* EXERCISE AIM
In the records below, the relevant part opens with the line containing "geïnstalleerd, zodat jij" and closes with the line containing "(27) 3434-7784"; print that part exactly and only, without its pictures.

- Opening Delimiter -

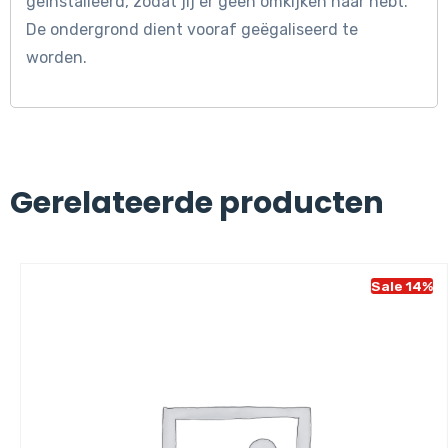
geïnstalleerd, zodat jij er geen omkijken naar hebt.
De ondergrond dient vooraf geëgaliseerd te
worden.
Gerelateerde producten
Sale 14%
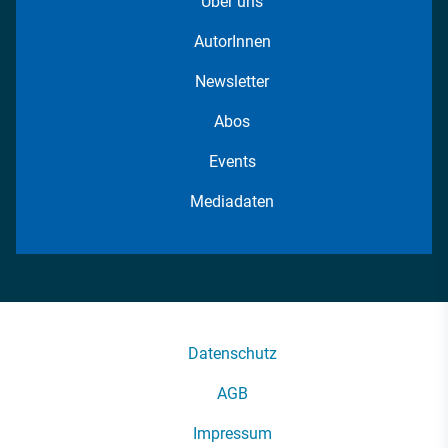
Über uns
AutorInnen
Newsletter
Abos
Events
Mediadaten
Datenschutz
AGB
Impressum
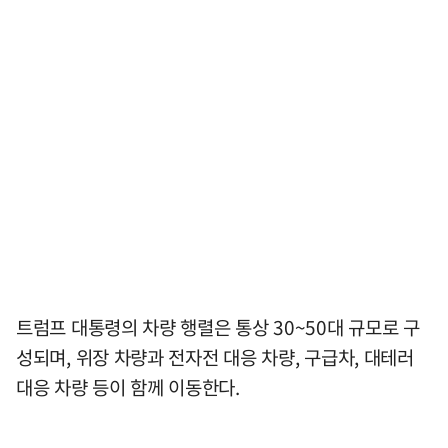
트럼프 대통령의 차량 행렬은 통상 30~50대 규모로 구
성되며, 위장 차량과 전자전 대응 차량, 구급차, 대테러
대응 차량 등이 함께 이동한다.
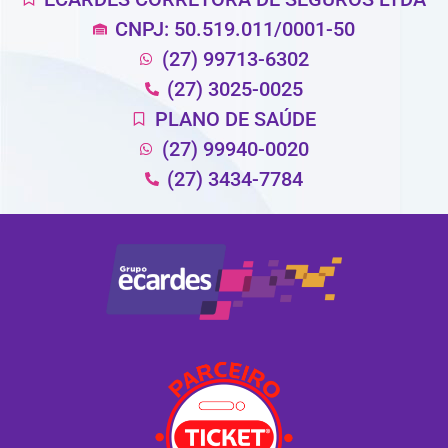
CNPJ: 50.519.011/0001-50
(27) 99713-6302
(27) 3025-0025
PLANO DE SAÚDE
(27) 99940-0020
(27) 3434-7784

- Closing Delimiter -
- Opening Delimiter -

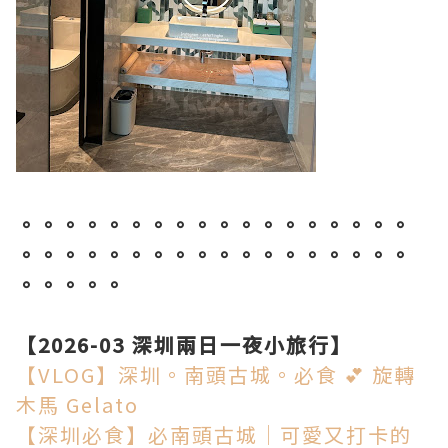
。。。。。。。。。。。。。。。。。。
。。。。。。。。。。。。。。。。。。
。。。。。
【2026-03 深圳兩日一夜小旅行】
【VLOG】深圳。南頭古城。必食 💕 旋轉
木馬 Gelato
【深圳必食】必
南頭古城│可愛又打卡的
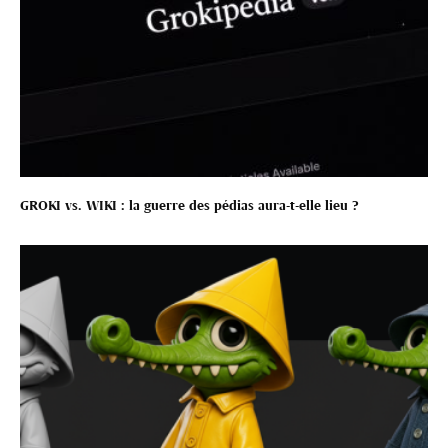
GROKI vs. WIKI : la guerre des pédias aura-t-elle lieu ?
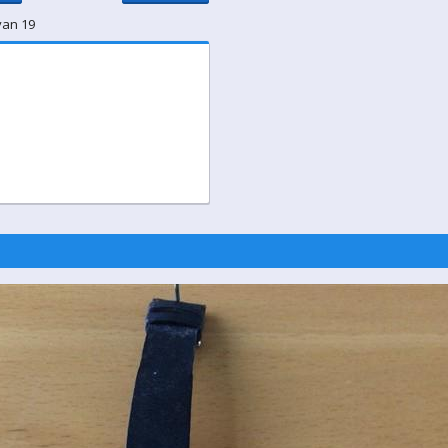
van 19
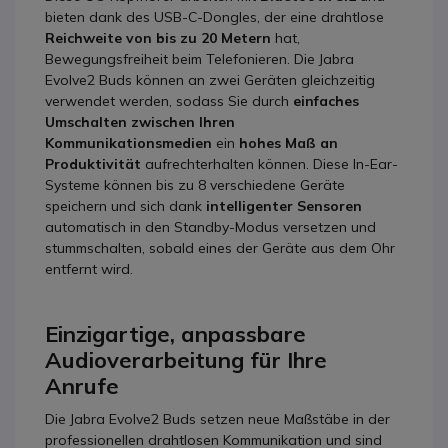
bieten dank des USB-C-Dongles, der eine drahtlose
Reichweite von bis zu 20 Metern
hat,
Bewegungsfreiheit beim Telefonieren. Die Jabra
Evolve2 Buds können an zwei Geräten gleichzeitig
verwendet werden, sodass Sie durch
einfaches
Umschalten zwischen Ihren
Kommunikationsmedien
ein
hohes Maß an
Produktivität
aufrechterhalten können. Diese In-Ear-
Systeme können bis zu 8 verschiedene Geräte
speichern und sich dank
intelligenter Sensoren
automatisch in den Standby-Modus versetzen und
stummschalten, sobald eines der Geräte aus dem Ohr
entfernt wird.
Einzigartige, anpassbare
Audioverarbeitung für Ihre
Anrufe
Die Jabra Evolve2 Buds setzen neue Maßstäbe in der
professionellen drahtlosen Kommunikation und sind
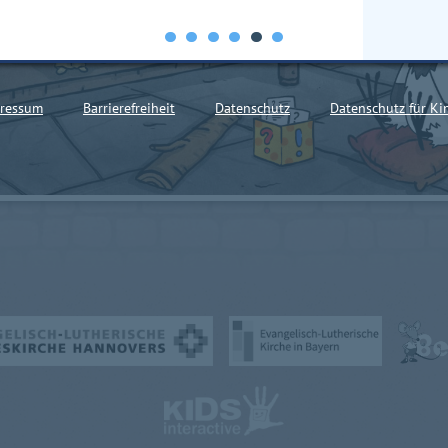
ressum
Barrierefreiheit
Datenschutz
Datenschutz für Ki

- Closing Delimiter -
- Opening Delimiter -

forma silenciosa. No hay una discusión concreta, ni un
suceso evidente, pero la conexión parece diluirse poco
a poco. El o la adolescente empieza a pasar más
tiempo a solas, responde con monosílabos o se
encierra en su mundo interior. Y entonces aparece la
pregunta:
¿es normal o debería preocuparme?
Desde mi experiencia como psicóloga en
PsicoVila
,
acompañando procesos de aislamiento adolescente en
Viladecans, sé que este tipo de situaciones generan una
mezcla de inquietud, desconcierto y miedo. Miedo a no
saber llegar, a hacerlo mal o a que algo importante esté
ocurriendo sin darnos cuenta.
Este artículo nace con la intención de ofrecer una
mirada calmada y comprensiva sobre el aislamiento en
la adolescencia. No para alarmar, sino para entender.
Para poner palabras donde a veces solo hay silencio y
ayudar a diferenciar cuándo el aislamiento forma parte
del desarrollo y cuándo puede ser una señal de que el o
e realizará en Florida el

- Closing Delimiter -

* SOLUTION FOR THIS EXERCISE
geïnstalleerd, zodat jij er geen omkijken naar hebt.
De ondergrond dient vooraf geëgaliseerd te
worden.
Gerelateerde producten
Sale 14%
Über uns
AutorInnen
Newsletter
Abos
Events
Mediadaten
Datenschutz
AGB
Impressum
트럼프 대통령의 차량 행렬은 통상 30~50대 규모로 구
성되며, 위장 차량과 전자전 대응 차량, 구급차, 대테러
대응 차량 등이 함께 이동한다.
CNPJ: 50.519.011/0001-50
(27) 99713-6302
(27) 3025-0025
PLANO DE SAÚDE
(27) 99940-0020
(27) 3434-7784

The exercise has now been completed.